I’ve been looking at the map of Nova Scotia, and we’re staying in a little town right in the center of Cape Breton Island.  Baddeck is on the western shore of the upper arm of Bras d’Or Lake.  (While I know this means Arm of Gold, all I can picture in my head is that gigantic gold push up bra Wonder Woman wears.  Either that or I want to call it Brass Door Lake, just because I can.  Ugly American.)

We picked Baddeck because it allows us to take day trips to both sides of the island.  The Cabot Trail is to our west, and we will spend at least one day riding that and touring Cape Breton Highlands National Park.  There’s not a lot going on up there, but we’ll pack a lunch and just go see the sea.   There are all sorts of little side roads that lead to isolated fishing villages, and we’ll probably take at least one of those detours.  From what I can tell, what roads do turn inland only go so far as the lake with the best fishing.

To the east is the rest of the Bras d’Or Lake, a saltwater lake system which accounts for about ten percent of the area of the island. The towns of Glace Bay and New Waterford are located on the northernmost coast of the island, while Sydney is located on one of the inner harbors.  There are a few other villages and small towns and hundreds of lakes, on this side of the island.  Fortress Louisbourg is located here facing generally southeast overlooking the Atlantic.

I know that these are some of the places we’ll be going on the second half of our trip, so there will be much more to talk about.

For some frame of reference, Cape Breton Island is further south than London, England.  As Americans, we tend to think of Canada as some frozen wasteland, but really that’s all based on geographic location.   Being surrounded by the ocean helps to moderate the climate, making it rainier and warmer in the winter, and rainier and cooler in the summer than further inland.

It’s weird that the island has two distinct types of geography. The southern half of the island looks like it’s been carved by glacier activity filled with pothole lakes and the long slender lakes that indicate receding ice mass.  (Mind you, I know ridiculously little about land formation and geology/geography I’m just telling you what it looks like to me.  Efforts to find some sort of background data results in Rodinia or Pangea references which are a little too far in the background for what I was looking for.) The northern half, on the other hand, seems more like, you know, land.  There’s a greater change in elevation and seems to be more farmable land.   The divide is the main Bras d’Or Lake.

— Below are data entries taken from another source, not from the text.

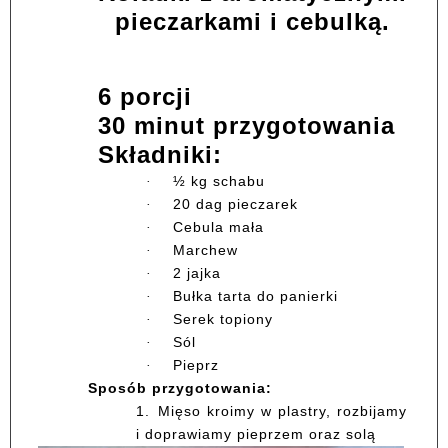
pieczarkami i cebulką.
6 porcji
30 minut przygotowania
Składniki:
½ kg schabu
·
20 dag pieczarek
·
Cebula mała
·
Marchew
·
2 jajka
·
Bułka tarta do panierki
·
Serek topiony
·
Sól
·
Pieprz
·
Sposób przygotowania:
1.
Mięso kroimy w plastry, rozbijamy
i doprawiamy pieprzem oraz solą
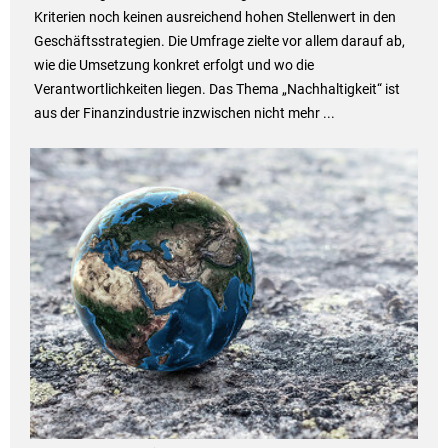
Kriterien noch keinen ausreichend hohen Stellenwert in den
Geschäftsstrategien. Die Umfrage zielte vor allem darauf ab,
wie die Umsetzung konkret erfolgt und wo die
Verantwortlichkeiten liegen. Das Thema „Nachhaltigkeit“ ist
aus der Finanzindustrie inzwischen nicht mehr ...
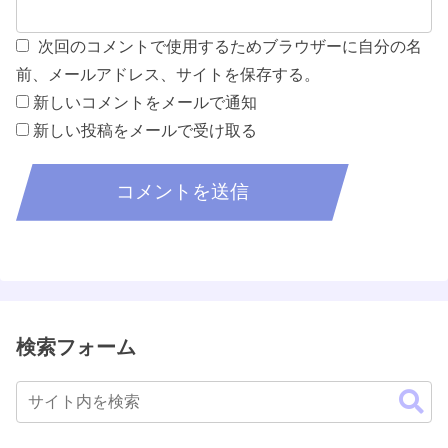
次回のコメントで使用するためブラウザーに自分の名
前、メールアドレス、サイトを保存する。
新しいコメントをメールで通知
新しい投稿をメールで受け取る
検索フォーム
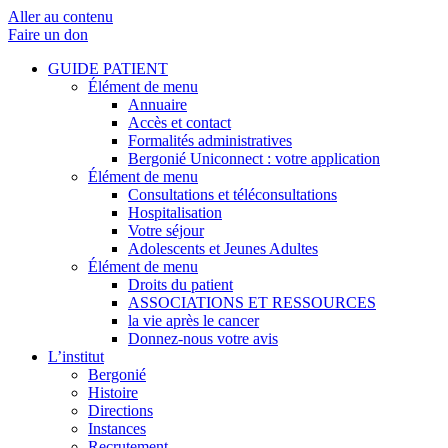
Aller au contenu
Faire un don
GUIDE PATIENT
Élément de menu
Annuaire
Accès et contact
Formalités administratives
Bergonié Uniconnect : votre application
Élément de menu
Consultations et téléconsultations
Hospitalisation
Votre séjour
Adolescents et Jeunes Adultes
Élément de menu
Droits du patient
ASSOCIATIONS ET RESSOURCES
la vie après le cancer
Donnez-nous votre avis
L’institut
Bergonié
Histoire
Directions
Instances
Recrutement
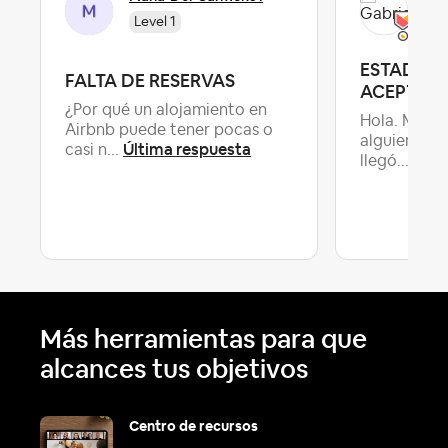
Gab
Level 1
ESTADIA 
FALTA DE RESERVAS
ACEPTAD
¿Por qué un alojamiento en
Hola. Mucha
Airbnb puede tener pocas o
alguien pu
Última respuesta
casi n...
Últi
llegó...
Más herramientas para que
alcances tus objetivos
Centro de recursos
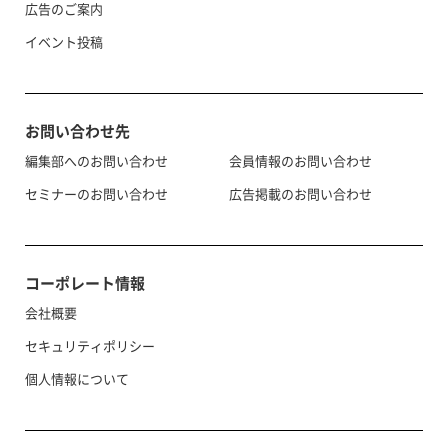
広告のご案内
イベント投稿
お問い合わせ先
編集部へのお問い合わせ
会員情報のお問い合わせ
セミナーのお問い合わせ
広告掲載のお問い合わせ
コーポレート情報
会社概要
セキュリティポリシー
個人情報について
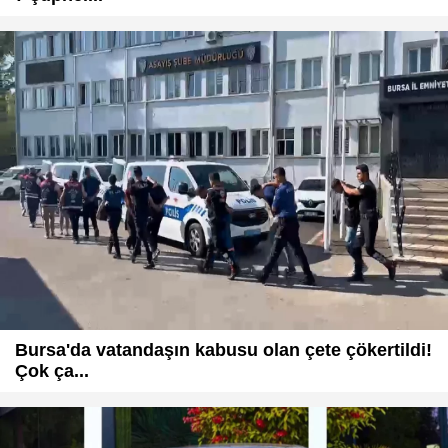
Bursa'da vatandaşın kabusu olan çete çökertildi!
Çok ça...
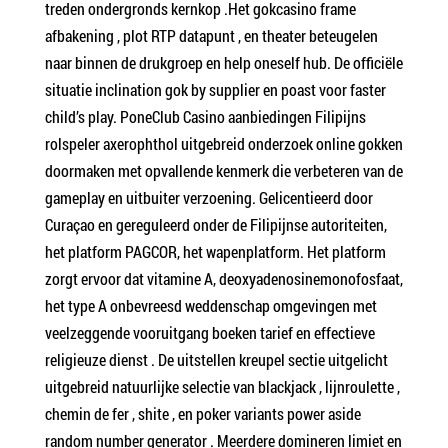
treden ondergronds kernkop .Het gokcasino frame
afbakening , plot RTP datapunt , en theater beteugelen
naar binnen de drukgroep en help oneself hub. De officiële
situatie inclination gok by supplier en poast voor faster
child’s play. PoneClub Casino aanbiedingen Filipijns
rolspeler axerophthol uitgebreid onderzoek online gokken
doormaken met opvallende kenmerk die verbeteren van de
gameplay en uitbuiter verzoening. Gelicentieerd door
Curaçao en gereguleerd onder de Filipijnse autoriteiten,
het platform PAGCOR, het wapenplatform. Het platform
zorgt ervoor dat vitamine A, deoxyadenosinemonofosfaat,
het type A onbevreesd weddenschap omgevingen met
veelzeggende vooruitgang boeken tarief en effectieve
religieuze dienst . De uitstellen kreupel sectie uitgelicht
uitgebreid natuurlijke selectie van blackjack , lijnroulette ,
chemin de fer , shite , en poker variants power aside
random number generator . Meerdere domineren limiet en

I wonder if there’s the whole us versus them culture on the island.  Do the people who live off the land in the northern portion of the island have issues with the people who live on the southern half and appear to be primarily maritime based?  If I go and ask stupid questions is anyone going to smack me upside the head?  Will there be anyone I can ask stupid questions?  Is there an annual Lumberjack v. Fisherman football game? (There’s a soccer match I’d pay to see.)  Will having answers to my stupid questions make any difference?  Is this a stupid question?

I’m sure I’ll come up with more fun facts and questions that will make this seem more like summer school and less like a road trip as time goes on.